David Lockhart writes:
I found these two papers – in of all places the presentation which Emil Kirkegaard and John Fuerst are presenting in London this weekend, which they claim is preventing them from responding to the can of worms they have opened by publishing a large, non-anonymized database of OKCupid dating profiles. This seems like it may become an important case in research ethics and data privacy. You may want to look into it. I recommend starting with this post by Oliver Keyes, but Vox, Vice and Thomas Lumley have all picked up the story.
At any rate, the culprits cite these two papers that look quite good, and the second is the lead in to a whole special issue on cumulative science from Psychological Methods in 2009.
Frank Schmidt (1996) “Statistical significance testing and cumulative knowledge in psychology: Implications for traning of researchers”

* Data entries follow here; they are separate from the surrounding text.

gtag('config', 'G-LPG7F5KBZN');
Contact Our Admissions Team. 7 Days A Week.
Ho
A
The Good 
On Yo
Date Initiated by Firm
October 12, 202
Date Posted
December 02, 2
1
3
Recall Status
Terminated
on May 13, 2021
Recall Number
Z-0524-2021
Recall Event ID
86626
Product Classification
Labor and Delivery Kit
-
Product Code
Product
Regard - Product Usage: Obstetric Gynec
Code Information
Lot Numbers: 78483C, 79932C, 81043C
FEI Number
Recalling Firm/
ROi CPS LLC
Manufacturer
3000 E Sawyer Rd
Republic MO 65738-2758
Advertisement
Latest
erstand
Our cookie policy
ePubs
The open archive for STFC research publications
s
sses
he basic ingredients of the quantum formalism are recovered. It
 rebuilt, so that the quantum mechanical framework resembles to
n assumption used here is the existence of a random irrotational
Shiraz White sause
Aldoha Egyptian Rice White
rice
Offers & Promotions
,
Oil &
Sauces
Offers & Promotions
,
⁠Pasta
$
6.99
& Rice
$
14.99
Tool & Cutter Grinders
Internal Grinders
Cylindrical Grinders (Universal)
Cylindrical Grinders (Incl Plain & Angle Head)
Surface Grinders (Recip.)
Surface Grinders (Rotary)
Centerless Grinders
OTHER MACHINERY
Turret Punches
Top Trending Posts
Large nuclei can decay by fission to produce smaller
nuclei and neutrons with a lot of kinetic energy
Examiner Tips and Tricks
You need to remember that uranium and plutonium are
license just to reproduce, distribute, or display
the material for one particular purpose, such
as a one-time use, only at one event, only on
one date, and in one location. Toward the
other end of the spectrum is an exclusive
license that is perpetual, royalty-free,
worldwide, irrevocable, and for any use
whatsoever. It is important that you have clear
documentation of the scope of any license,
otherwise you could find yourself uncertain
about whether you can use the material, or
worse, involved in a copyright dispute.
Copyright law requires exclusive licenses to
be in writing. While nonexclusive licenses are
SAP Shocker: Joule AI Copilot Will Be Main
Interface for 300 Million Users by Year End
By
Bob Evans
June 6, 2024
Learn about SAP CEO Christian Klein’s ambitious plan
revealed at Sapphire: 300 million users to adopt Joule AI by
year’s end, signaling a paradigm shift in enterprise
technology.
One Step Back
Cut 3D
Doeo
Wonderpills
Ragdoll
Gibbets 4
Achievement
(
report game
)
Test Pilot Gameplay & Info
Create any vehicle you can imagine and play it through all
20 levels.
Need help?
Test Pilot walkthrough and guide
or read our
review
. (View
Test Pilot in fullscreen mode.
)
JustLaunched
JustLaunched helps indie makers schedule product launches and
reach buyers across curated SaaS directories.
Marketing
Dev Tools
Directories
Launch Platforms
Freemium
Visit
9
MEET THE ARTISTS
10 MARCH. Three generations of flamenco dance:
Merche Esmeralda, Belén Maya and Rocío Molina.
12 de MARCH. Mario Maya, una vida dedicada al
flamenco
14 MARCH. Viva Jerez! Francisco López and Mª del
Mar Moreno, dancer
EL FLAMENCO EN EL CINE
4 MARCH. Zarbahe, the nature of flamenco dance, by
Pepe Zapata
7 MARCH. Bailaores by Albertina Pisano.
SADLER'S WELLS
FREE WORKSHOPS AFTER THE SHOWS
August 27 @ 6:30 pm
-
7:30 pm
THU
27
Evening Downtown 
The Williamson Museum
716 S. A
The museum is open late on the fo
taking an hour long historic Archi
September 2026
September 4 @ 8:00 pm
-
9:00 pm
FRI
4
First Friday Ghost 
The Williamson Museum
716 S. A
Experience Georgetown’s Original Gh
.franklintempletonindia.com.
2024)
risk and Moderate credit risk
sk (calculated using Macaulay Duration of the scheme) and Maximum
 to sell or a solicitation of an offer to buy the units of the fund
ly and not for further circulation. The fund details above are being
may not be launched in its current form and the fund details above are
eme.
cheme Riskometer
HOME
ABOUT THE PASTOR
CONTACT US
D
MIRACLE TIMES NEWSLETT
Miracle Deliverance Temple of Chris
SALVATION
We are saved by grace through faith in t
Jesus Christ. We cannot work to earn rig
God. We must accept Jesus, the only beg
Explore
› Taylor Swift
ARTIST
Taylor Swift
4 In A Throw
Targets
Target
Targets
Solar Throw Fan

(Ha! Hosted by Mayo – I hope she’s already pointed you to it)
Patrick Curran (2009) “The seemingly quixotic pursuit of a cumulative psychological science”
In addition, I’d point you to Allen Newell’s work in his paper “You can’t play 20 questions against nature and win” from 1973 and his book _Unified Theories of Cognition_ from 1990 where he revisits and reiterates the idea. Here’s a link to the 1973 paper:
The 20 questions paper is a summing up from a colloquium and heavily references the papers presented with little re-presentation of them, but I think the larger point stands on its own. Also, you may be familiar with the Chase & Simon paper being discussed, as it studied chunking and other phenomena in the memory of chess experts, both taking deGroot’s work further and showing that using larger chunks of related pieces accounts for a lot of the memory advantage that expert players have for board positions.
A comment on the enterprise of surveying this intellectual history. We can find papers like Schmidt and Curran that approvingly cite Meehl and note that the criticisms still stand. We can find others like Newell making similar points but not citing Meehl (or being cited by Schmidt or Curran). We might be able to find papers pushing back against Meehl and also look at how much they get cited. But it seems likely that we can’t find the many psychologists who are unaware of Meehl’s criticism or do not think it is relevant to their own work and so don’t bother commenting on it. And I suspect that’s where the real problem lies.
One conjecture I have is that the root of the problem is that exploratory analysis is something people spend more time working on, thinking about and reading about than confirmatory data analysis, for example:
I actually think the graph in that last link is misleading, as it is my impression that the expression “confirmatory data analysis” is a backformation that exists only in reference to “exploratory data analysis.” So it makes sense that people mostly won’t be talking about confirmatory data analysis, even when they’re doing it. They’ll just talk about hypothesis testing or whatever. For more on this, see my 2010 discussion of exploratory and confirmatory data analysis. And here’s my recent discussion of Meehl.
This combines with a change in the standards of what constitutes a publishable unit to allow publication of what were previously regarded as partial, preliminary results. (I’ve seen this assertion made but don’t know where, and finding a source has been hard.) It’s not necessarily a bad thing to allow some scientists to specialize in EDA or to allow them to publish an EDA of potential importance and decide they would rather pursue something else themselves. But it becomes a problem when the rewards – both extrinsic and intrinsic – are tilted so far towards the EDA, and doing just the EDA becomes so common that everyone seems to forget that the pre-registered confirmation is a crucial piece of the knowledge discovery process, not just something you ignore until you get all the way to evaluating real world interventions.
You might also check out this article in which Angela Duckworth complains that her work on “grit” as a predictor of success is being unfairly stuck with a failure to replicate label for supposed replications from folks that don’t seem to understand her theory:
And finally if you aren’t aware of it, check out Norm Breslow’s 2003 paper _Are statistical contributions to medicine undervalued?_
Amongst other things, on page 4 Breslow discusses the variety of findings submitted by different teams on a class project to analyse an open question with real epidemiologic data. (I was one of the students in that class and am working on writing up something about that experience.) I know that Nosek has since done something similar, probably with more senior researchers.
I don’t really have anything to say on this, but I thought all the above links might interest some of you.